Петрищев, пересчитав деньги, купил в лавке иконку и свечку, взял у священника, поцеловав ему руку, бумажку со словами и поставил свечку настоящей, большой иконе ветхозаветной Троицы. Она и раньше нравилась ему, если честно сказать, больше, чем новенький Спас или даже Богоматерь. Те были, конечно, благостны, но похожи на нынешних людей. А в старых ликах ангелов Троицы, которые тоже были благостны, но вовсе на людей не были похожи, было что-то трудное для понимания, но несомненное. Лицо его угреватое сияло. Петрищев вышел из церкви, крестясь правой рукой, а левой прижимая иконку и бумажку со словами к груди.
Вторник, 27 июня, 18.00
Зябликов, поскрипывая ногой, завернул в уже знакомую пивную. За столиком, на котором стояли в рядок кружки пива и тарелки с креветками, его поджидал подполковник Тульский. Он то лениво клевал креветки, то вдруг бросал быстрые взгляды по сторонам и за окно. Народу, впрочем, в баре было немного.
— Привет, Майор, — сказал Тульский, подвигая ему ногой кресло. — Ну, как процесс?
— Да что-то не очень, — сказал Зябликов. — Правда, да убийства мы еще не дошли, а контрабанда какая-то хреновенькая у вас, если честно.

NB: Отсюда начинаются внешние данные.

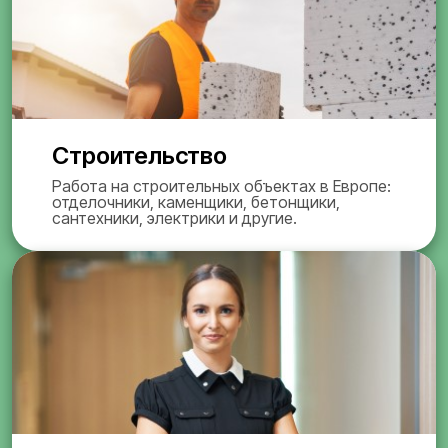
Строительство
Работа на строительных объектах в Европе:
отделочники, каменщики, бетонщики,
сантехники, электрики и другие.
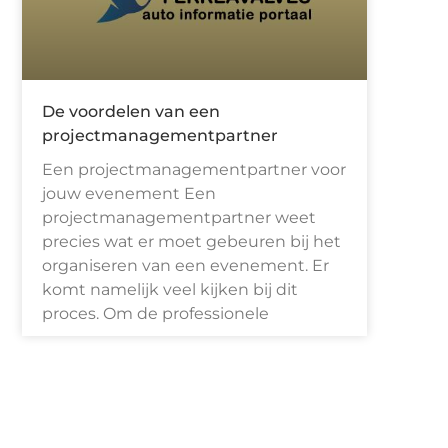
De voordelen van een
projectmanagementpartner
Een projectmanagementpartner voor
jouw evenement Een
projectmanagementpartner weet
precies wat er moet gebeuren bij het
organiseren van een evenement. Er
komt namelijk veel kijken bij dit
proces. Om de professionele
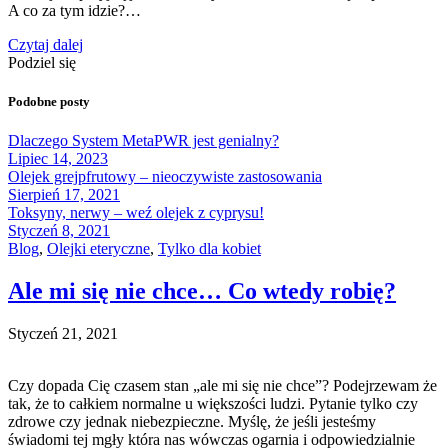
A co za tym idzie?…
Czytaj dalej
Podziel się
Podobne posty
Dlaczego System MetaPWR jest genialny?
Lipiec 14, 2023
Olejek grejpfrutowy – nieoczywiste zastosowania
Sierpień 17, 2021
Toksyny, nerwy – weź olejek z cyprysu!
Styczeń 8, 2021
Blog
,
Olejki eteryczne
,
Tylko dla kobiet
Ale mi się nie chce… Co wtedy robię?
Styczeń 21, 2021
Czy dopada Cię czasem stan „ale mi się nie chce”? Podejrzewam że
tak, że to całkiem normalne u większości ludzi. Pytanie tylko czy
zdrowe czy jednak niebezpieczne. Myślę, że jeśli jesteśmy
świadomi tej mgły która nas wówczas ogarnia i odpowiedzialnie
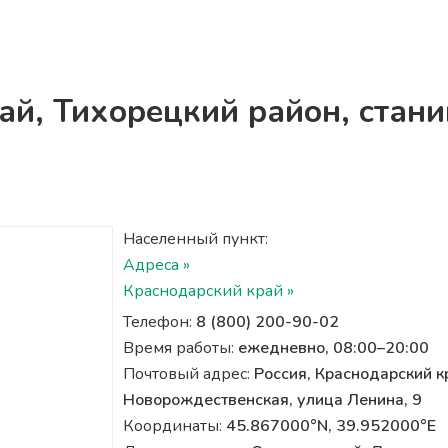
ай, Тихорецкий район, стан
Населенный пункт:
Адреса »
Краснодарский край »
Телефон:
8 (800) 200-90-02
Время работы:
ежедневно, 08:00–20:00
Почтовый адрес:
Россия, Краснодарский к
Новорождественская, улица Ленина, 9
Координаты:
45.867000°N, 39.952000°E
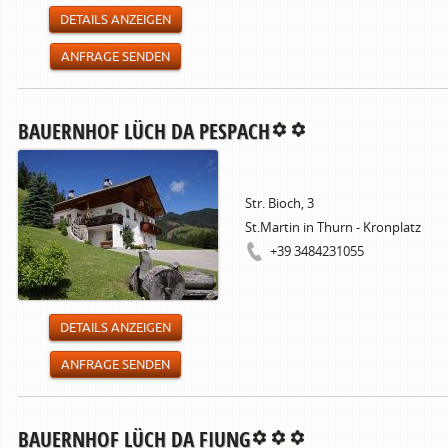
DETAILS ANZEIGEN
ANFRAGE SENDEN
BAUERNHOF LÜCH DA PESPACH
Str. Bioch, 3
St.Martin in Thurn - Kronplatz
+39 3484231055
DETAILS ANZEIGEN
ANFRAGE SENDEN
BAUERNHOF LÜCH DA FIUNG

Так считать, мы все тут сплошь контрабандисты. Вот мы свою аппаратуру, всякие микрофоны там или камеры как-то по-другому, что ли, растаможиваем?
— Да, правда, — согласился Тульский, — Времена такие лютые, уж теперь кто как может, что же делать. Ладно, ты давай не умничай. Ты, главное, настроение там создавай. От трудов праведных не построишь палат каменных и так далее.

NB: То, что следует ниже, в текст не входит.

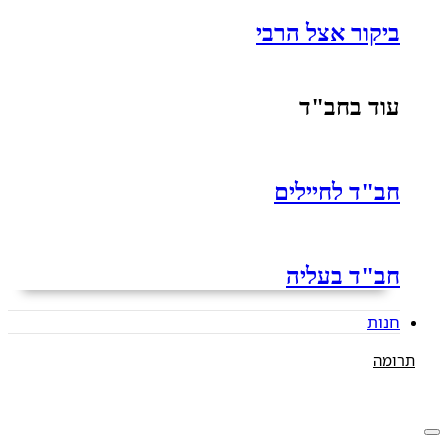
ביקור אצל הרבי
עוד בחב"ד
חב"ד לחיילים
חב"ד בעליה
חנות
תרומה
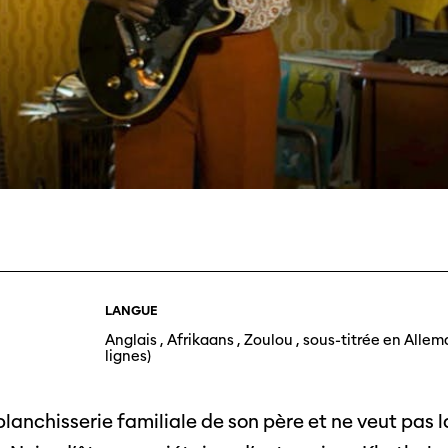
Journées de
À propo
nel.le.s
Équipe
iption
Postes
ilms
contact
LANGUE
 de
Anglais , Afrikaans , Zoulou , sous-titrée en Allem
titrage
Soutien
Actuel
lignes)
Magazine
nnecter
Durabili
Podcast
lanchisserie familiale de son père et ne veut pas l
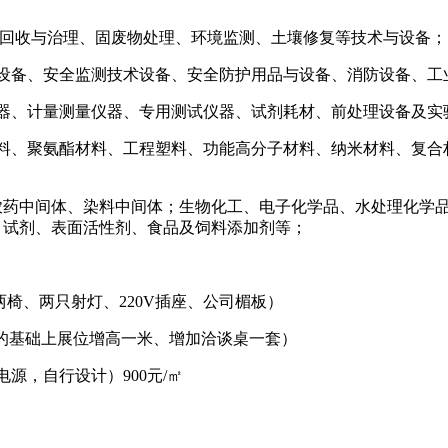
气回收与治理、固废物处理、环境监测、土壤修复等技术与设备；
术设备、安全监测技术设备、安全防护用品与设备、消防设备、工
仪器、计量测量仪器、专用测试仪器、试剂耗材、前处理设备及实
材料、聚氨酯材料、工程塑料、功能高分子材料、纳米材料、复合
农药中间体、染料中间体；生物化工、电子化学品、水处理化学
、试剂、表面活性剂、食品及饲料添加剂等；
桌两椅、两只射灯、220V插座、公司楣板）
展位的基础上展位增高一米、增加洽谈桌一套）
源，自行设计）900元/㎡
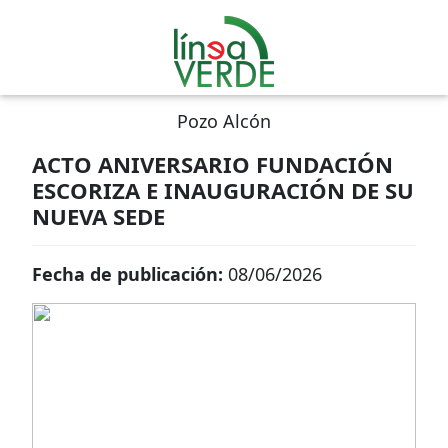
Pozo Alcón
ACTO ANIVERSARIO FUNDACIÓN
ESCORIZA E INAUGURACIÓN DE SU
NUEVA SEDE
Fecha de publicación:
08/06/2026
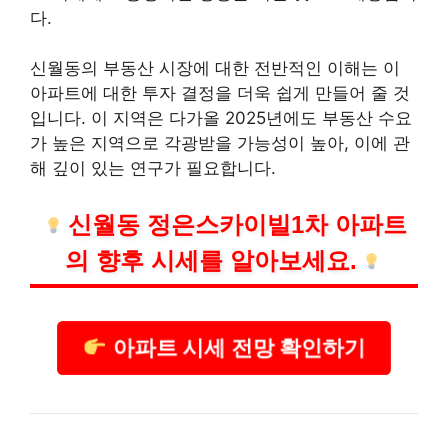
다.
신월동의 부동산 시장에 대한 전반적인 이해는 이
아파트에 대한 투자 결정을 더욱 쉽게 만들어 줄 것
입니다. 이 지역은 다가올 2025년에도 부동산 수요
가 높은 지역으로 각광받을 가능성이 높아, 이에 관
해 깊이 있는 연구가 필요합니다.
신월동 정은스카이빌1차 아파트
의 향후 시세를 알아보세요.
아파트 시세 전망 확인하기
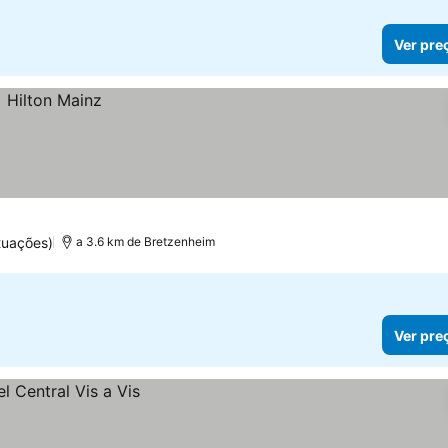
Ver pre
tuações)
a 3.6 km de Bretzenheim
Ver pre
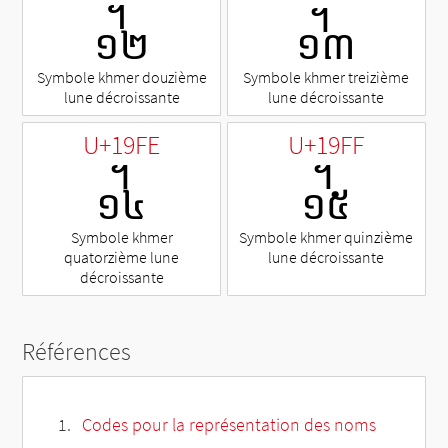
᧼
᧽
Symbole khmer douzième
Symbole khmer treizième
lune décroissante
lune décroissante
U+19FE
U+19FF
᧾
᧿
Symbole khmer
Symbole khmer quinzième
quatorzième lune
lune décroissante
décroissante
Références
Codes pour la représentation des noms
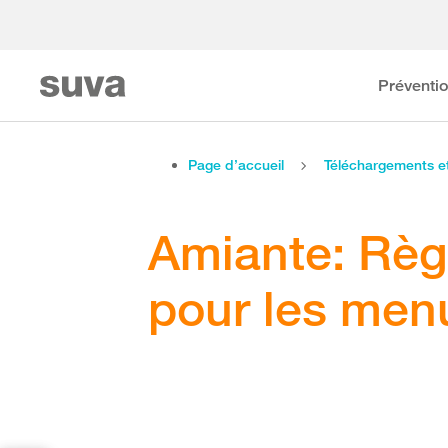
Préventi
Page d’accueil
Téléchargements 
Amiante: Règ
pour les menu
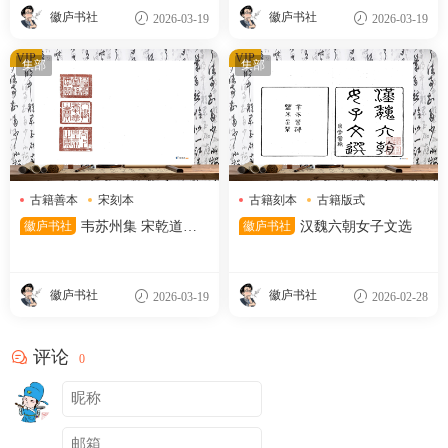
徽庐书社
徽庐书社
2026-03-19
2026-03-19
VIP
VIP
集部
集部
古籍善本
宋刻本
古籍刻本
古籍版式
韦苏州集
女子文选
徽庐书社
韦苏州集 宋乾道七
徽庐书社
汉魏六朝女子文选
年平江府学刻递修本
徽庐书社
徽庐书社
2026-03-19
2026-02-28
评论
0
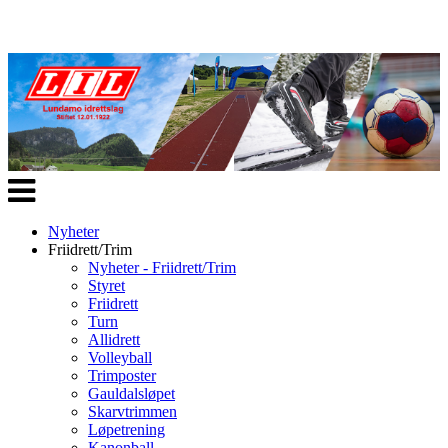
Veksle
navigasjon
Nyheter
Friidrett/Trim
Nyheter - Friidrett/Trim
Styret
Friidrett
Turn
Allidrett
Volleyball
Trimposter
Gauldalsløpet
Skarvtrimmen
Løpetrening
Kanonball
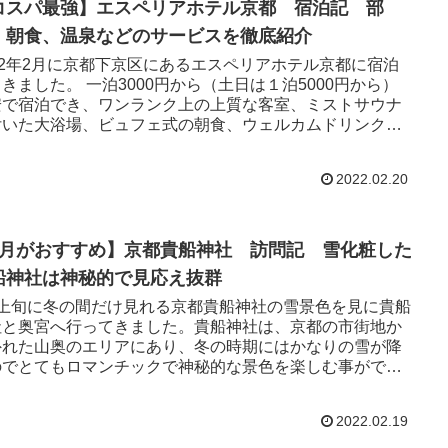
コスパ最強】エスペリアホテル京都 宿泊記 部
、朝食、温泉などのサービスを徹底紹介
22年2月に京都下京区にあるエスペリアホテル京都に宿泊
きました。 一泊3000円から（土日は１泊5000円から）
安で宿泊でき、ワンランク上の上質な客室、ミストサウナ
付いた大浴場、ビュフェ式の朝食、ウェルカムドリンク飲
放題など、コスパが良すぎるホテルです。今回は、エスペ
アホテル京都を紹介します。
2022.02.20
2月がおすすめ】京都貴船神社 訪問記 雪化粧した
船神社は神秘的で見応え抜群
月上旬に冬の間だけ見れる京都貴船神社の雪景色を見に貴船
社と奥宮へ行ってきました。貴船神社は、京都の市街地か
外れた山奥のエリアにあり、冬の時期にはかなりの雪が降
のでとてもロマンチックで神秘的な景色を楽しむ事ができ
す。 これから貴船神社の雪景色を見に行こうと思ってたら
考にしていただけると幸いです。
2022.02.19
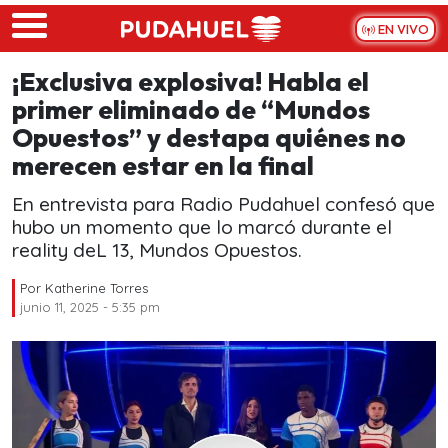
Skip to main content
EN VIVO
¡Exclusiva explosiva! Habla el
primer eliminado de “Mundos
Opuestos” y destapa quiénes no
merecen estar en la final
En entrevista para Radio Pudahuel confesó que
hubo un momento que lo marcó durante el
reality deL 13, Mundos Opuestos.
Por
Katherine Torres
junio 11, 2025 - 5:35 pm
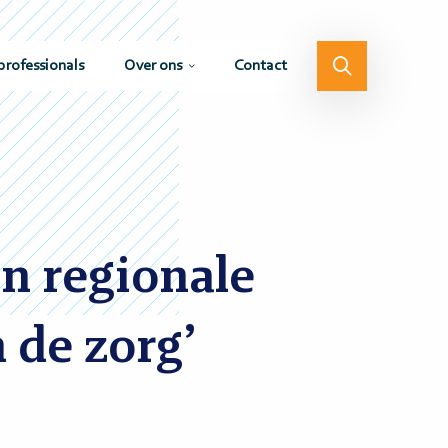
professionals
Over ons
Contact
an regionale
de zorg’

— Да слышал, — сказал Зябликов, задумчиво потягивая пиво.
— Ты же прирожденный лидер, ты офицер, Зябликов, ты должен их всех сплотить и повести. У тебя получится.
— Это же не роту призывников в учебную атаку поднимать, — сказал Майор. — На хрен бы мне все это было нужно, если бы меня директор не откомандировал. Я уже прокололся там один раз, я же не мент, слушай. Там тертые люди и неглупые.
— А прокурорша что же, не убеждает?
— Да меня-то как раз убеждает, — ухмыльнулся Зябликов, — Она на врачиху одну из госпиталя похожа, в Слепцовске, помнишь? Ах да, ты же в Слепцовске не лежал. У той тоже сиськи были вот такие! И неприступная такая с виду, а кто ее только по ночам в бельевой не драл, ребята рассказывали: и безрукие, и слепые даже…
— А ты? — спросил Тульский с неподдельным интересом.
— Ну нет, я нет, — с сожалением ответил одноногий Майор. — Я тогда еще вообще никакой был, полумертвый. Поэтому я как прокуроршу увижу, так сразу ту нашу врачиху вспоминаю, и у меня на скамейке чуть не встает. Душевная баба была!